Gazprom classifies gas supplies to DPR and LPR
Gazprom has stopped disclosing the volume of gas supplies to the the so-called Donetsk and Luhansk People's Republics.
At the end of the first quarter, the company’s reported zero gas supplies to Ukraine, which, for more than 5 years, has been used to reflect supplies to LPR and DPR.
Gazprom's previous position was that the republics are part of Ukraine, and the Ukrainian national gas corporation Naftogaz should pay for these supplies. Moscow officially called 12 billion cubic meters delivered to DPR and LPR the debt of the Ukrainian company worth 2.9 billion dollars.
The collapse of Nord Stream 2 project, which Gazprom expected to use for gas deliveries bypassing Ukraine, forced Moscow to abandon these claims. In December 2019, faced with the need to conclude a new transit contract, Russian officials agreed not to consider the issue of DPR and LPR in the negotiations, in fact acknowledging that the financial burden for these supplies falls on Gazprom.

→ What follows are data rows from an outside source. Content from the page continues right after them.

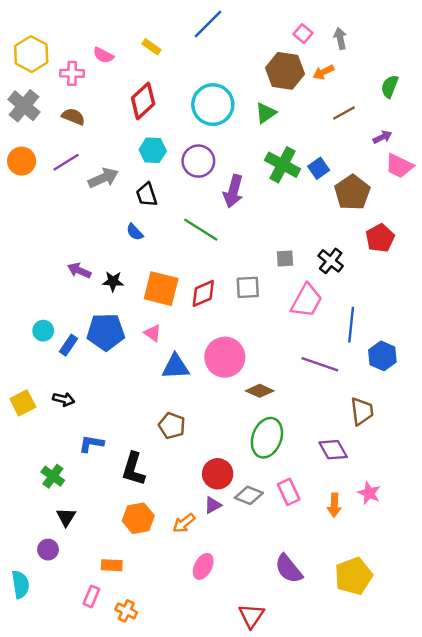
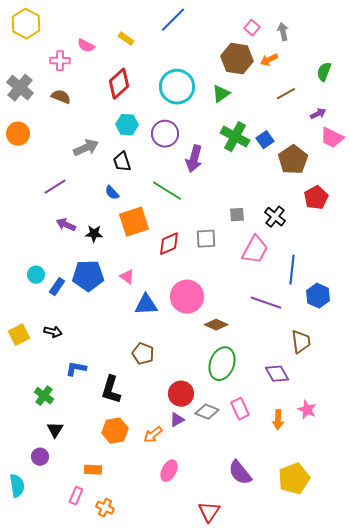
yellow hexagon: (31, 54) -> (26, 24), moved
purple line: (66, 162) -> (55, 187), moved
orange square: (161, 289) -> (134, 222), moved, turned -32

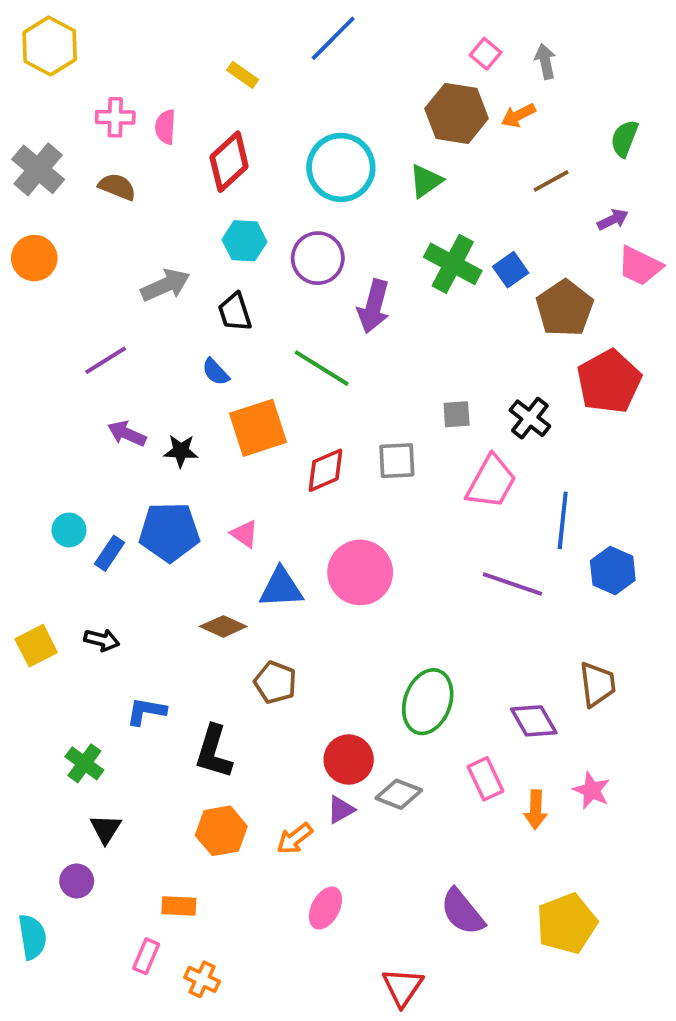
pink semicircle: (86, 46) -> (165, 127), moved, turned 66
red pentagon: (316, 198) -> (609, 382), size x1.4
brown diamond: (216, 325) -> (223, 626), moved
brown trapezoid: (301, 342) -> (597, 684), moved
pink rectangle: (240, 409) -> (486, 779), moved

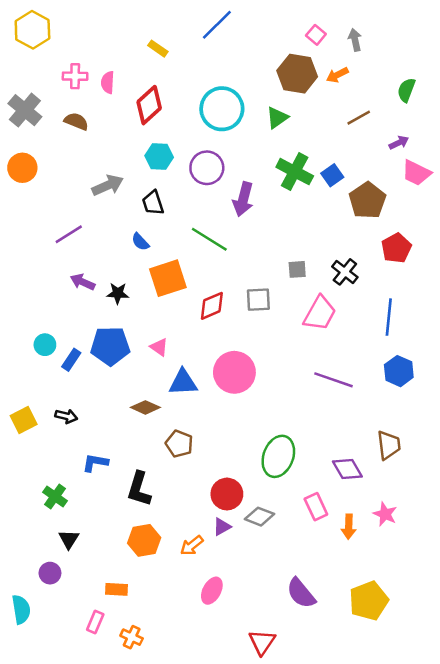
red pentagon: (609, 382) -> (396, 248), size x0.7
blue line: (563, 520) -> (389, 317), moved

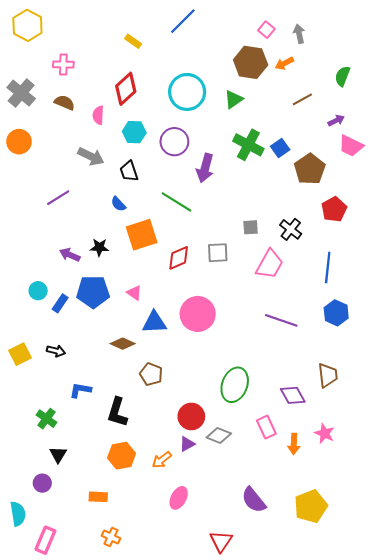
pink semicircle: (108, 82) -> (98, 115), moved
gray arrow: (108, 185) -> (91, 156), turned 50
purple arrow: (83, 282) -> (70, 255), moved
pink rectangle: (95, 622) -> (45, 540), moved, size x1.4

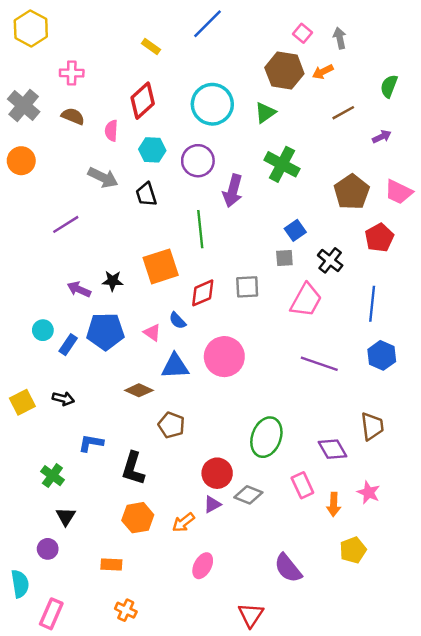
pink trapezoid: (351, 146) -> (399, 192), moved
blue square: (280, 148) -> (295, 230), moved
green line: (177, 202) -> (200, 229), turned 52
blue semicircle: (118, 204) -> (177, 321), moved
yellow pentagon: (311, 506) -> (353, 550), moved, size x0.7

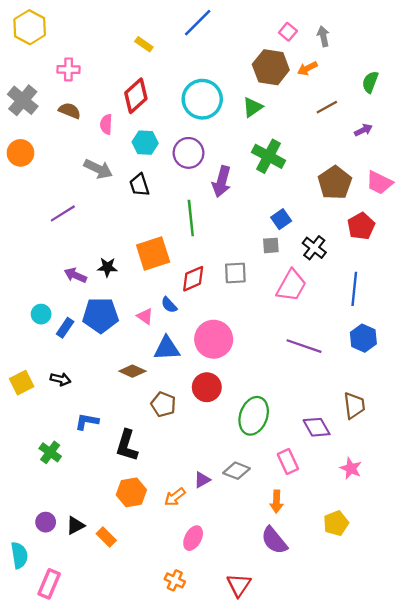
red circle: (217, 473) -> (207, 387), moved
orange arrow: (334, 504) -> (277, 502), moved
black triangle: (66, 516) -> (75, 526), moved, turned 30
orange rectangle: (111, 565) -> (106, 537), turned 42
orange cross: (126, 610) -> (175, 580), moved

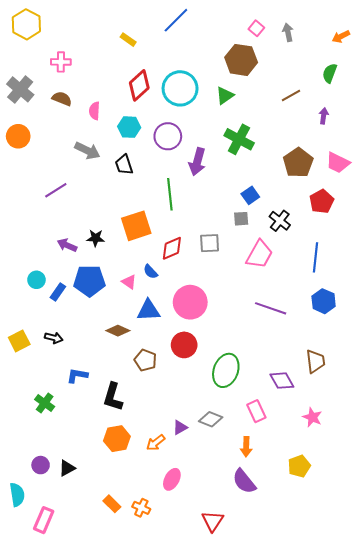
orange arrow: (307, 68) -> (341, 37), moved
red diamond: (136, 96) -> (139, 85), moved
purple arrow: (363, 130) -> (324, 116), turned -56
orange rectangle: (106, 537) -> (112, 504), moved
orange cross: (175, 580) -> (141, 508), moved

Now the Russian company has officially announced that it no longer supplies gas to unrecognized republics. In fact, however, the supply continues, but covertly, Kommersant reports, citing sources close to Gazprom.
Two schemes are possible, the sources claim. Deliveries can be arranged through a mediating company that is not afraid to be sanctioned because of its work with unrecognized republics. The most likely candidate is Gaz-Alliance which is controlled by a fugitive Ukrainian businessman Sergey Kurchenko, who was actively engaged in trade in petroleum products and coal in eastern Ukraine.
However, in this case, the intermediary company had to obtain a permit to export gas (by law only Gazprom can do it), which is unlikely.
Another option is that gas is simply written off for the technological needs of Gazprom's pipeline system. Gas consumption under this article is very high in the entire gas transport system. In 2019 it amounted to 38 billion cubic meters, in 2019 - 40.14 billion cubic meters. The needs of DPR and LPR will make up only 6-7% of these volumes - about 2.7 billion cubic meters last year.
A similar scheme is used for power supply to LPR and DPR from Russia: these "humanitarian supplies" are written off as technological losses of the Russian Federal Power Grid Company and are recouped when calculating tariffs for Russian consumers.